Turnaround time: Typically 7-21 days (standard), Typically < 5 days (requery)

Preferred specimen: BD Vacutainer Whole Blood K2 EDTA Collection Tube 4mL or Oragene Dx Saliva Collection Kit

Shipping instructions: Specimens to arrive at Helix within 96 hours of collection at ambient temperature.

Hypertrophic Cardiomyopathy (HCM) is a condition in which the heart muscle becomes abnormally thick. This leads to a decrease in the heart's ability to pump blood effectively. This can cause fatigue, shortness of breath, swelling of the legs, heart rhythm abnormalities and, in severe cases, heart failure or sudden cardiac arrest. 

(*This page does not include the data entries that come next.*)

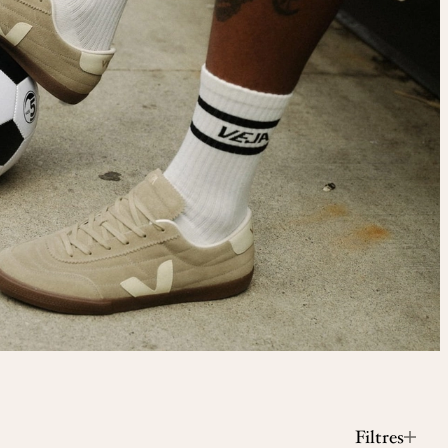
Filtres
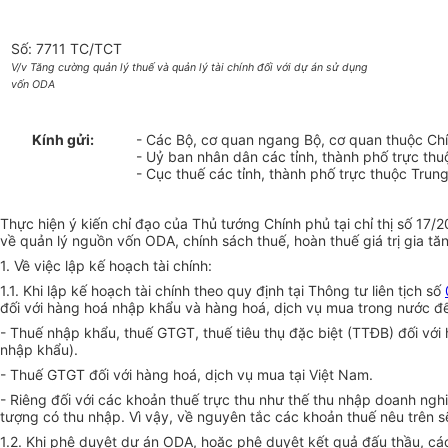
Số: 7711 TC/TCT
V/v Tăng cường quản lý thuế và quản lý tài chính đối với dự án sử dụng
vốn ODA
Kính gửi:
- Các Bộ, cơ quan ngang Bộ, cơ quan thuộc Ch
- Uỷ ban nhân dân các tỉnh, thành phố trực th
- Cục thuế các tỉnh, thành phố trực thuộc Trun
Thực hiện ý kiến chỉ đạo của Thủ tướng Chính phủ tại chỉ thị số 17
về quản lý nguồn vốn ODA, chính sách thuế, hoàn thuế giá trị gia t
1. Về việc lập kế hoạch tài chính:
1.1. Khi lập kế hoạch tài chính theo quy định tại Thông tư liên tịch số
đối với hàng hoá nhập khẩu và hàng hoá, dịch vụ mua trong nước để 
- Thuế nhập khẩu, thuế GTGT, thuế tiêu thụ đặc biệt (TTĐB) đối vớ
nhập khẩu).
- Thuế GTGT đối với hàng hoá, dịch vụ mua tại Việt Nam.
- Riêng đối với các khoản thuế trực thu như thế thu nhập doanh ng
tượng có thu nhập. Vì vậy, về nguyên tắc các khoản thuế nêu trên sẽ
1.2. Khi phê duyệt dự án ODA, hoặc phê duyệt kết quả đấu thầu, cá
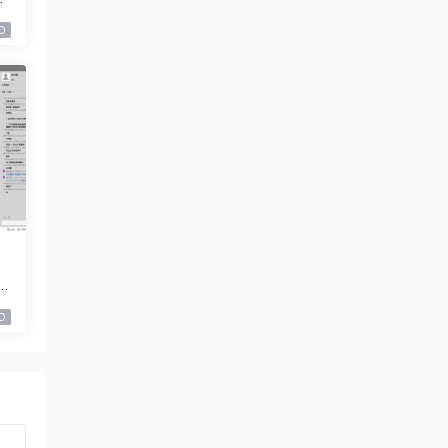
0
9
0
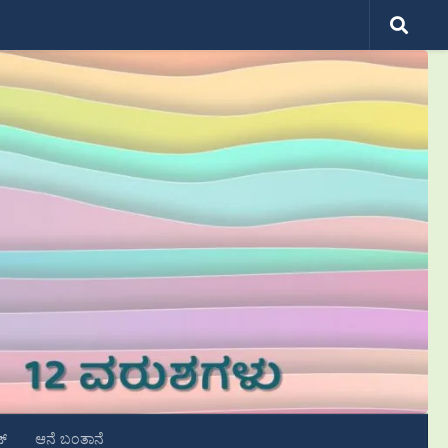
ಟ್
ಆನೆ ಬಂತಾನೆ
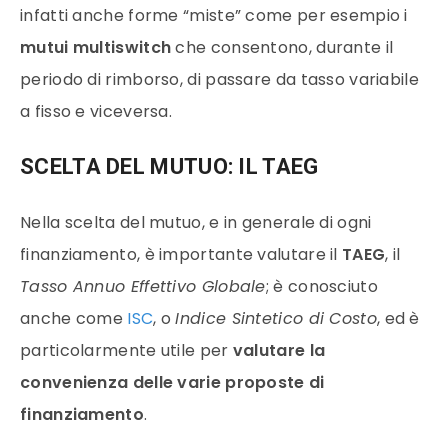
infatti anche forme “miste” come per esempio i
mutui multiswitch
che consentono, durante il
periodo di rimborso, di passare da tasso variabile
a fisso e viceversa.
SCELTA DEL MUTUO: IL TAEG
Nella scelta del mutuo, e in generale di ogni
finanziamento, è importante valutare il
TAEG
, il
Tasso Annuo Effettivo Globale
; è conosciuto
anche come
ISC
, o
Indice Sintetico di Costo
, ed è
particolarmente utile per
valutare la
convenienza delle varie proposte di
finanziamento
.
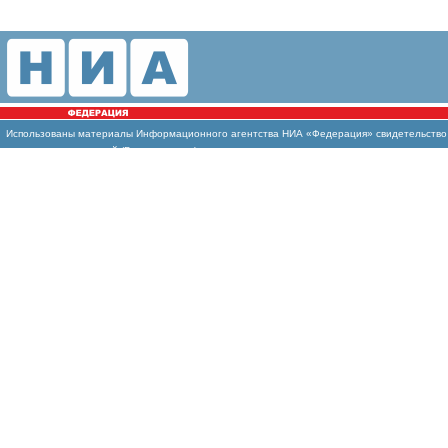
Использованы материалы Информационного агентства НИА «Федерация» свидетельство И
массовых коммуникаций (Роскомнадзор)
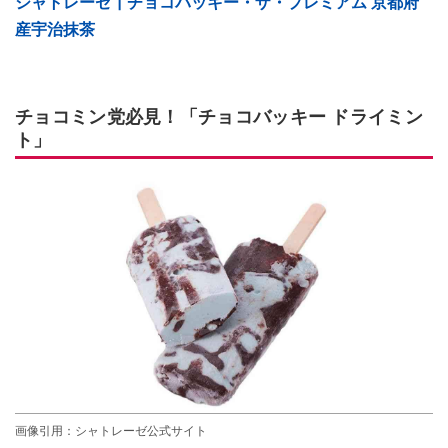
シャトレーゼ┃チョコバッキー・ザ・プレミアム 京都府
産宇治抹茶
チョコミン党必見！「チョコバッキー ドライミン
ト」
画像引用：シャトレーゼ公式サイト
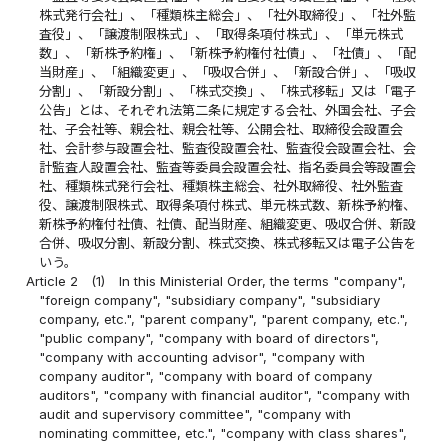
株式発行会社」、「種類株主総会」、「社外取締役」、「社外監
査役」、「譲渡制限株式」、「取得条項付株式」、「単元株式
数」、「新株予約権」、「新株予約権付社債」、「社債」、「配
当財産」、「組織変更」、「吸収合併」、「新設合併」、「吸収
分割」、「新設分割」、「株式交換」、「株式移転」又は「電子
公告」とは、それぞれ法第二条に規定する会社、外国会社、子会
社、子会社等、親会社、親会社等、公開会社、取締役会設置会
社、会計参与設置会社、監査役設置会社、監査役会設置会社、会
計監査人設置会社、監査等委員会設置会社、指名委員会等設置会
社、種類株式発行会社、種類株主総会、社外取締役、社外監査
役、譲渡制限株式、取得条項付株式、単元株式数、新株予約権、
新株予約権付社債、社債、配当財産、組織変更、吸収合併、新設
合併、吸収分割、新設分割、株式交換、株式移転又は電子公告を
いう。
Article 2
(1)
In this Ministerial Order, the terms "company",
"foreign company", "subsidiary company", "subsidiary
company, etc.", "parent company", "parent company, etc.",
"public company", "company with board of directors",
"company with accounting advisor", "company with
company auditor", "company with board of company
auditors", "company with financial auditor", "company with
audit and supervisory committee", "company with
nominating committee, etc.", "company with class shares",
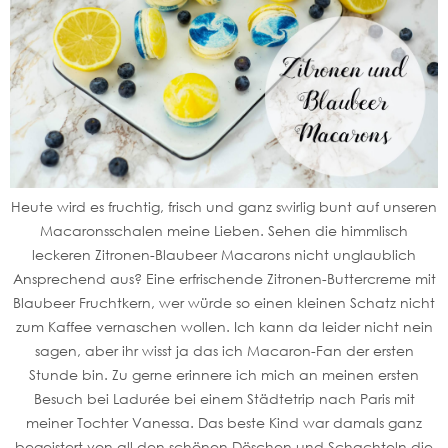
Heute wird es fruchtig, frisch und ganz swirlig bunt auf unseren
Macaronsschalen meine Lieben. Sehen die himmlisch
leckeren Zitronen-Blaubeer Macarons nicht unglaublich
Ansprechend aus? Eine erfrischende Zitronen-Buttercreme mit
Blaubeer Fruchtkern, wer würde so einen kleinen Schatz nicht
zum Kaffee vernaschen wollen. Ich kann da leider nicht nein
sagen, aber ihr wisst ja das ich Macaron-Fan der ersten
Stunde bin. Zu gerne erinnere ich mich an meinen ersten
Besuch bei Ladurée bei einem Städtetrip nach Paris mit
meiner Tochter Vanessa. Das beste Kind war damals ganz
begeistert von all den schönen Döschen und Schachteln die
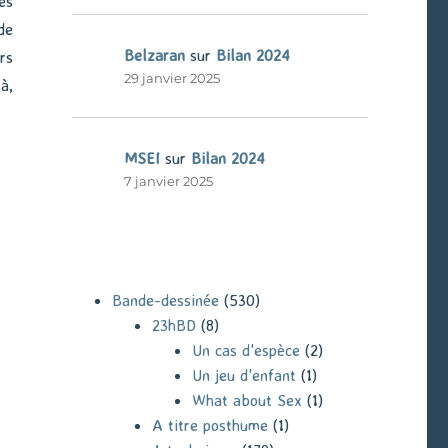
es
de
Belzaran
sur
Bilan 2024
rs
29 janvier 2025
à,
MSEI
sur
Bilan 2024
7 janvier 2025
Bande-dessinée
(530)
23hBD
(8)
Un cas d'espèce
(2)
Un jeu d'enfant
(1)
What about Sex
(1)
A titre posthume
(1)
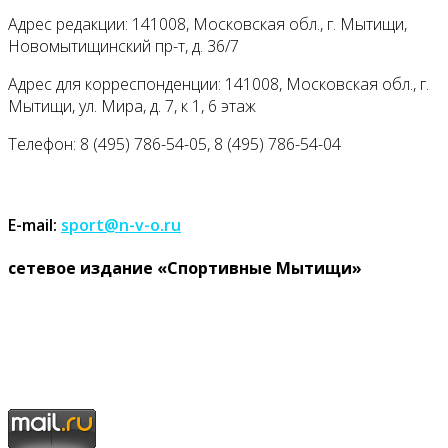
Адрес редакции: 141008, Московская обл., г. Мытищи,
Новомытищинский пр-т, д. 36/7
Адрес для корреспонденции: 141008, Московская обл., г.
Мытищи, ул. Мира, д. 7, к 1, 6 этаж
Телефон: 8 (495) 786-54-05, 8 (495) 786-54-04
E-mail:
sport@n-v-o.ru
cетевое издание «Спортивные Мытищи»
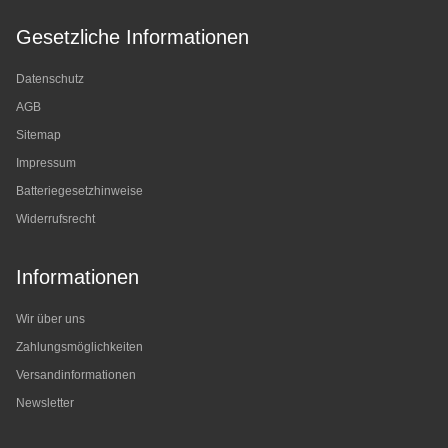
Gesetzliche Informationen
Datenschutz
AGB
Sitemap
Impressum
Batteriegesetzhinweise
Widerrufsrecht
Informationen
Wir über uns
Zahlungsmöglichkeiten
Versandinformationen
Newsletter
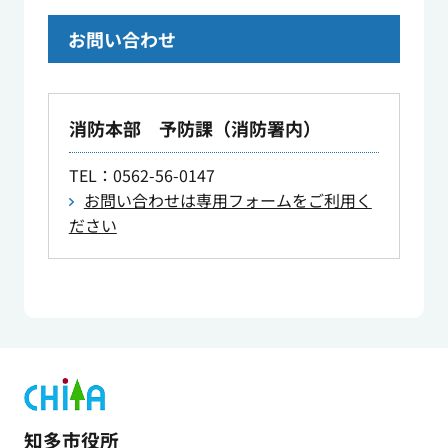
お問い合わせ
消防本部 予防課（消防署内）
TEL
：0562-56-0147
お問い合わせは専用フォームをご利用く
ださい
知多市役所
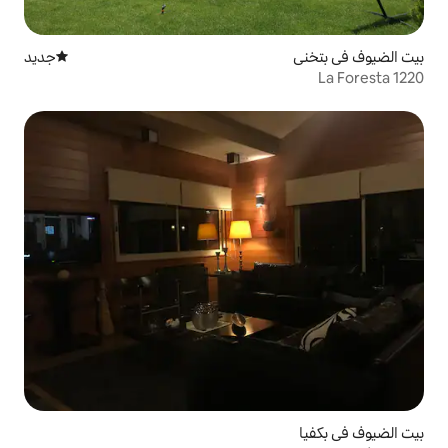
جديد
مكان إقامة جديد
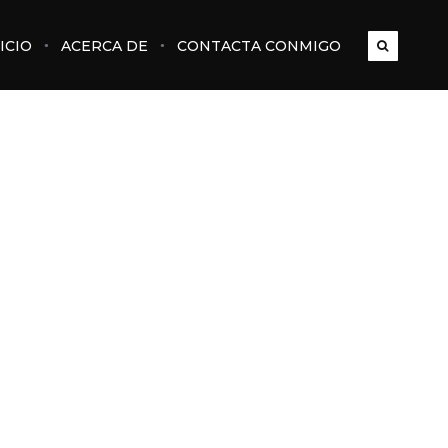
ICIO
ACERCA DE
CONTACTA CONMIGO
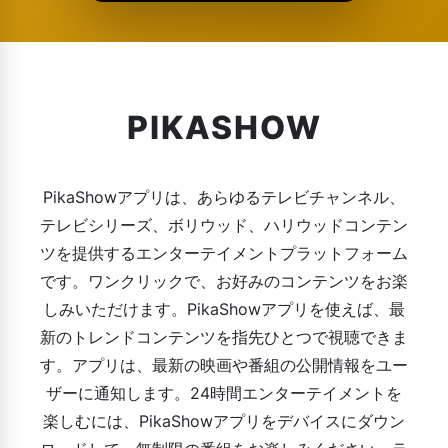
PIKASHOW
PikaShowアプリは、あらゆるテレビチャンネル、
テレビシリーズ、ボリウッド、ハリウッドコンテン
ツを提供するエンターテイメントプラットフォーム
です。ワンクリックで、お好みのコンテンツをお楽
しみいただけます。PikaShowアプリを使えば、最
新のトレンドコンテンツを指先ひとつで視聴できま
す。アプリは、最新の映画や番組の公開情報をユー
ザーに通知します。24時間エンターテイメントを
楽しむには、PikaShowアプリをデバイスにダウン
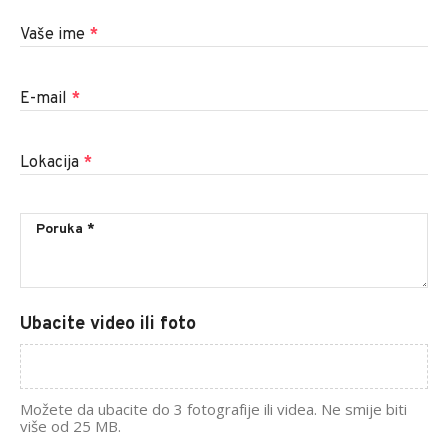
Vaše ime
*
E-mail
*
Lokacija
*
Ubacite video ili foto
Možete da ubacite do 3 fotografije ili videa. Ne smije biti
više od 25 MB.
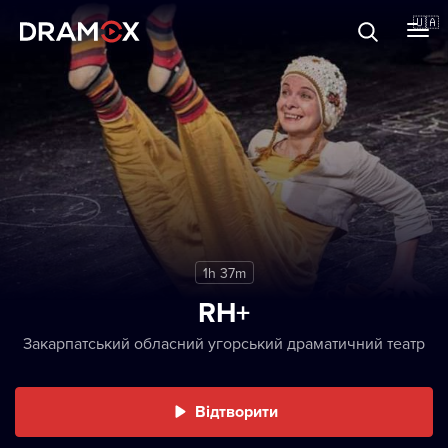
Прo Dramox
🇺🇦
Cертифікати
Зареєструватися
1h 37m
RH+
Закарпатський обласний угорський драматичний театр
Відтворити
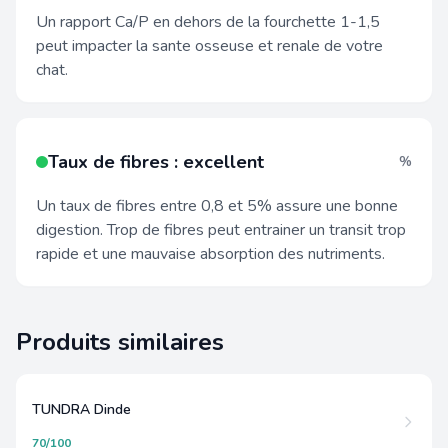
Un rapport Ca/P en dehors de la fourchette 1-1,5
peut impacter la sante osseuse et renale de votre
chat.
Taux de fibres : excellent
%
Un taux de fibres entre 0,8 et 5% assure une bonne
digestion. Trop de fibres peut entrainer un transit trop
rapide et une mauvaise absorption des nutriments.
Produits similaires
TUNDRA Dinde
70/100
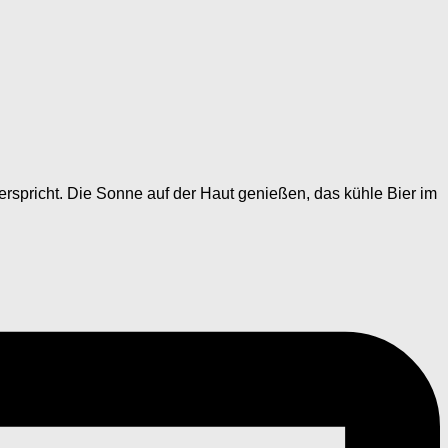
rspricht. Die Sonne auf der Haut genießen, das kühle Bier im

It is important to note that in some cases HCM may be a feature of a syndromic condition with other extracardiac findings. Hereditary forms of HCM may follow autosomal dominant, autosomal recessive, X-linked, or mitochondrial inheritance patterns. This panel does not assess mitochondrial causes of HCM. Note that some of these genes may also be associated with other unrelated conditions; this means that when undergoing this test, there is a possibility of incidentally detecting carrier status for, or predisposition to, one of these unrelated conditions.

All detected variants are evaluated according to American College of Medical Genetics and Genomics recommendations. Variants are classified based on known, predicted, or possible pathogenicity and reported with interpretive comments detailing their potential or known significance.